Aim of the exercise: Where the data below shows a picture, leave that picture out and copy the rest exactly.

Data provided:
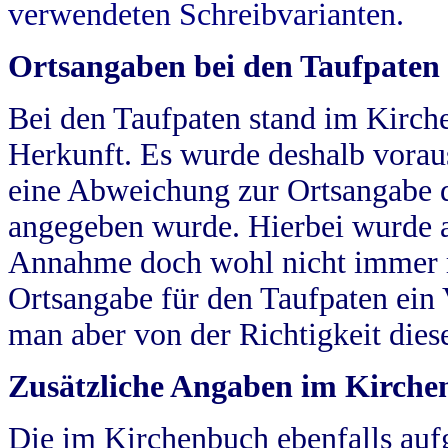
verwendeten Schreibvarianten.
Ortsangaben bei den Taufpaten
Bei den Taufpaten stand im Kirch
Herkunft. Es wurde deshalb vorausg
eine Abweichung zur Ortsangabe d
angegeben wurde. Hierbei wurde all
Annahme doch wohl nicht immer ric
Ortsangabe für den Taufpaten ein
man aber von der Richtigkeit die
Zusätzliche Angaben im Kirch
Die im Kirchenbuch ebenfalls auf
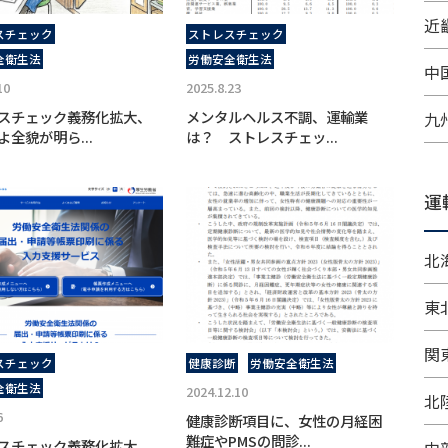
近畿
スチェック
ストレスチェック
全衛生法
労働安全衛生法
中
10
2025.8.23
スチェック義務化拡大、
メンタルヘルス不調、運輸業
九
よ全貌が明ら...
は？ ストレスチェッ...
運
北
東
関
スチェック
健康診断
労働安全衛生法
全衛生法
2024.12.10
北
6
健康診断項目に、女性の月経困
難症やPMSの問診...
スチェック義務化拡大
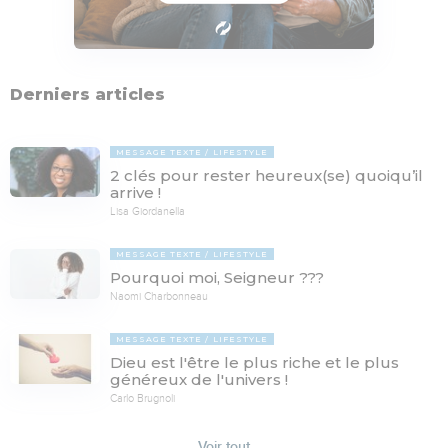
Derniers articles
MESSAGE TEXTE
LIFESTYLE
2 clés pour rester heureux(se) quoiqu’il
arrive !
Lisa Giordanella
MESSAGE TEXTE
LIFESTYLE
Pourquoi moi, Seigneur ???
Naomi Charbonneau
MESSAGE TEXTE
LIFESTYLE
Dieu est l'être le plus riche et le plus
généreux de l'univers !
Carlo Brugnoli
Voir tout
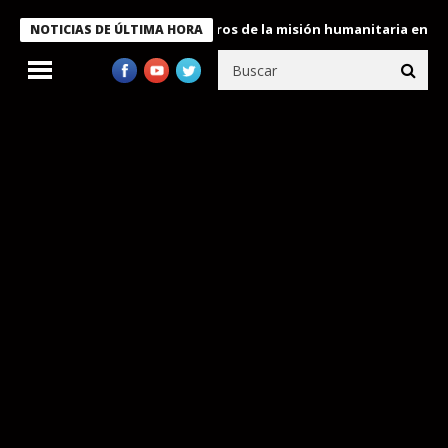
 Bukele condecora a miembros de la misión humanitaria enviada a
NOTICIAS DE ÚLTIMA HORA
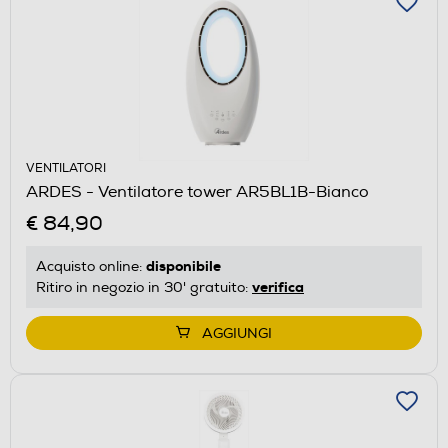
VENTILATORI
ARDES - Ventilatore tower AR5BL1B-Bianco
€ 84,90
disponibile
Acquisto online:
verifica
Ritiro in negozio in 30' gratuito:
AGGIUNGI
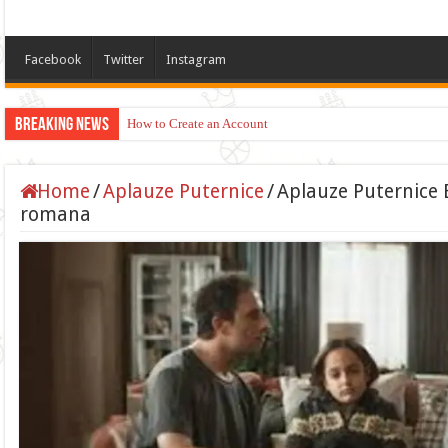
Facebook
Twitter
Instagram
Breaking News
How to Create an Account
Home
/
Aplauze Puternice
/
Aplauze Puternice E
romana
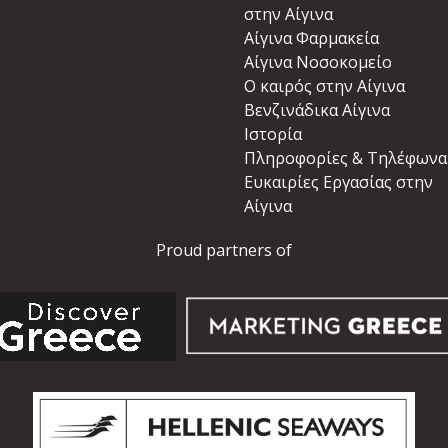
στην Αίγινα
Αίγινα Φαρμακεία
Αίγινα Νοσοκομείο
Ο καιρός στην Αίγινα
Βενζινάδικα Αίγινα
Ιστορία
Πληροφορίες & Τηλέφωνα
Ευκαιρίες Εργασίας στην
Αίγινα
Proud partners of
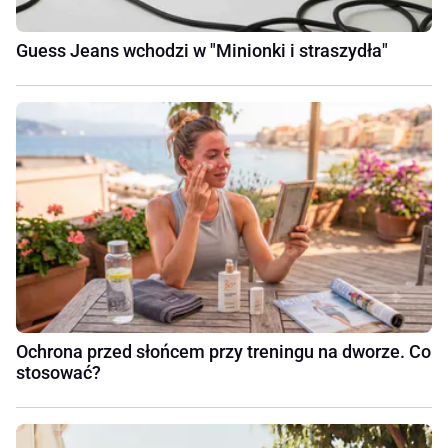
Guess Jeans wchodzi w "Minionki i straszydła"
Ochrona przed słońcem przy treningu na dworze. Co
stosować?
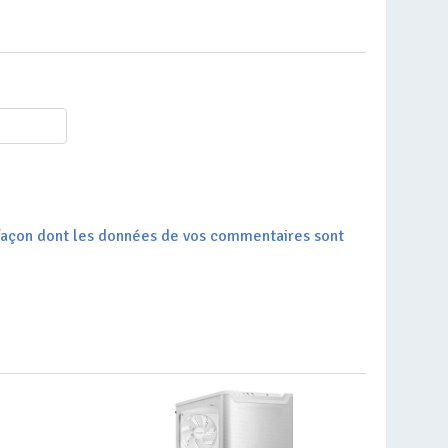
a façon dont les données de vos commentaires sont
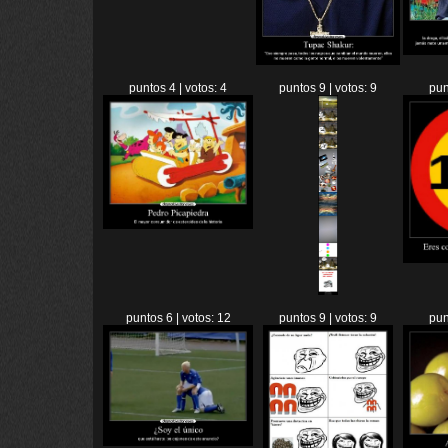
puntos 4 | votos: 4
puntos 9 | votos: 9
pun
puntos 6 | votos: 12
puntos 9 | votos: 9
pun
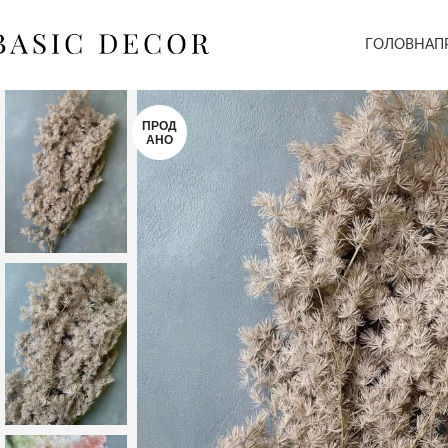
ГОЛОВНА
П
ПРОД
АНО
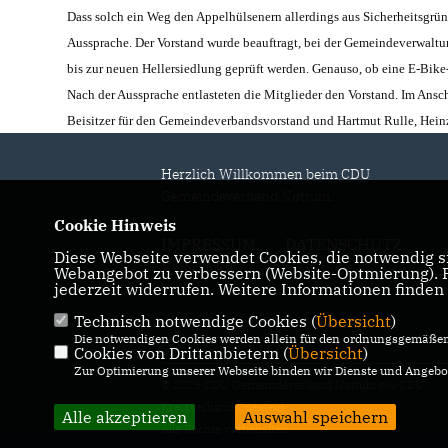
Dass solch ein Weg den Appelhülsenern allerdings aus Sicherheitsgrün
Aussprache. Der Vorstand wurde beauftragt, bei der Gemeindeverwaltu
bis zur neuen Hellersiedlung geprüft werden. Genauso, ob eine E-Bike
Nach der Aussprache entlasteten die Mitglieder den Vorstand. Im Ans
Beisitzer für den Gemeindeverbandsvorstand und Hartmut Rulle, Heinz
Herzlich Willkommen beim CDU
Gemeindeverband Nottuln.
Cookie Hinweis
IMPRESSUM
DATENSCHUTZ
Diese Webseite verwendet Cookies, die notwendig si
KONTAKT
Webangebot zu verbessern (Website-Optmierung). Fü
jederzeit widerrufen. Weitere Informationen finden
Technisch notwendige Cookies (
Übersicht
)
Die notwendigen Cookies werden allein für den ordnungsgemäßen 
Cookies von Drittanbietern (
Übersicht
)
Zur Optimierung unserer Webseite binden wir Dienste und Angebot
© 2026 CDU Gemeindeverband Nottuln c/o CDU
Kreisverband Coesfeld
Alle akzeptieren
Auswahl speichern
Alle Rechte vorbehalten.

Expected answer:
verwendeten Schreibvarianten.
Ortsangaben bei den Taufpaten
Bei den Taufpaten stand im Kirch
Herkunft. Es wurde deshalb vorausg
eine Abweichung zur Ortsangabe d
angegeben wurde. Hierbei wurde all
Annahme doch wohl nicht immer ric
Ortsangabe für den Taufpaten ein
man aber von der Richtigkeit die
Zusätzliche Angaben im Kirch
Die im Kirchenbuch ebenfalls auf
近畿
スチェック
ストレスチェック
全衛生法
労働安全衛生法
中
10
2025.8.23
スチェック義務化拡大、
メンタルヘルス不調、運輸業
九
よ全貌が明ら...
は？ ストレスチェッ...
運
北
東
関
スチェック
健康診断
労働安全衛生法
全衛生法
2024.12.10
北
6
健康診断項目に、女性の月経困
難症やPMSの問診...
スチェック義務化拡大
Derniers articles
MESSAGE TEXTE
LIFESTYLE
2 clés pour rester heureux(se) quoiqu’il
arrive !
Lisa Giordanella
MESSAGE TEXTE
LIFESTYLE
Pourquoi moi, Seigneur ???
Naomi Charbonneau
MESSAGE TEXTE
LIFESTYLE
Dieu est l'être le plus riche et le plus
généreux de l'univers !
Carlo Brugnoli
Voir tout
 Bukele condecora a miembros de la misión humanitaria enviada a
NOTICIAS DE ÚLTIMA HORA
VENTILATORI
ARDES - Ventilatore tower AR5BL1B-Bianco
€ 84,90
disponibile
Acquisto online:
verifica
Ritiro in negozio in 30' gratuito:
AGGIUNGI
Facebook
Twitter
Instagram
Breaking News
How to Create an Account
Home
/
Aplauze Puternice
/
Aplauze Puternice E
romana
στην Αίγινα
Αίγινα Φαρμακεία
Αίγινα Νοσοκομείο
Ο καιρός στην Αίγινα
Βενζινάδικα Αίγινα
Ιστορία
Πληροφορίες & Τηλέφωνα
Ευκαιρίες Εργασίας στην
Αίγινα
Proud partners of
Guess Jeans wchodzi w "Minionki i straszydła"
Ochrona przed słońcem przy treningu na dworze. Co
stosować?
a façon dont les données de vos commentaires sont
puntos 4 | votos: 4
puntos 9 | votos: 9
pun
puntos 6 | votos: 12
puntos 9 | votos: 9
pun
ГОЛОВНА
П
ПРОД
АНО
Dass solch ein Weg den Appelhülsenern allerdings aus Sicherheitsgrün
Aussprache. Der Vorstand wurde beauftragt, bei der Gemeindeverwaltu
bis zur neuen Hellersiedlung geprüft werden. Genauso, ob eine E-Bike
Nach der Aussprache entlasteten die Mitglieder den Vorstand. Im Ans
Beisitzer für den Gemeindeverbandsvorstand und Hartmut Rulle, Heinz
Herzlich Willkommen beim CDU
Gemeindeverband Nottuln.
Cookie Hinweis
IMPRESSUM
DATENSCHUTZ
Diese Webseite verwendet Cookies, die notwendig si
KONTAKT
Webangebot zu verbessern (Website-Optmierung). Fü
jederzeit widerrufen. Weitere Informationen finden
Technisch notwendige Cookies (
Übersicht
)
Die notwendigen Cookies werden allein für den ordnungsgemäßen 
Cookies von Drittanbietern (
Übersicht
)
Zur Optimierung unserer Webseite binden wir Dienste und Angebot
© 2026 CDU Gemeindeverband Nottuln c/o CDU
Kreisverband Coesfeld
Alle akzeptieren
Auswahl speichern
Alle Rechte vorbehalten.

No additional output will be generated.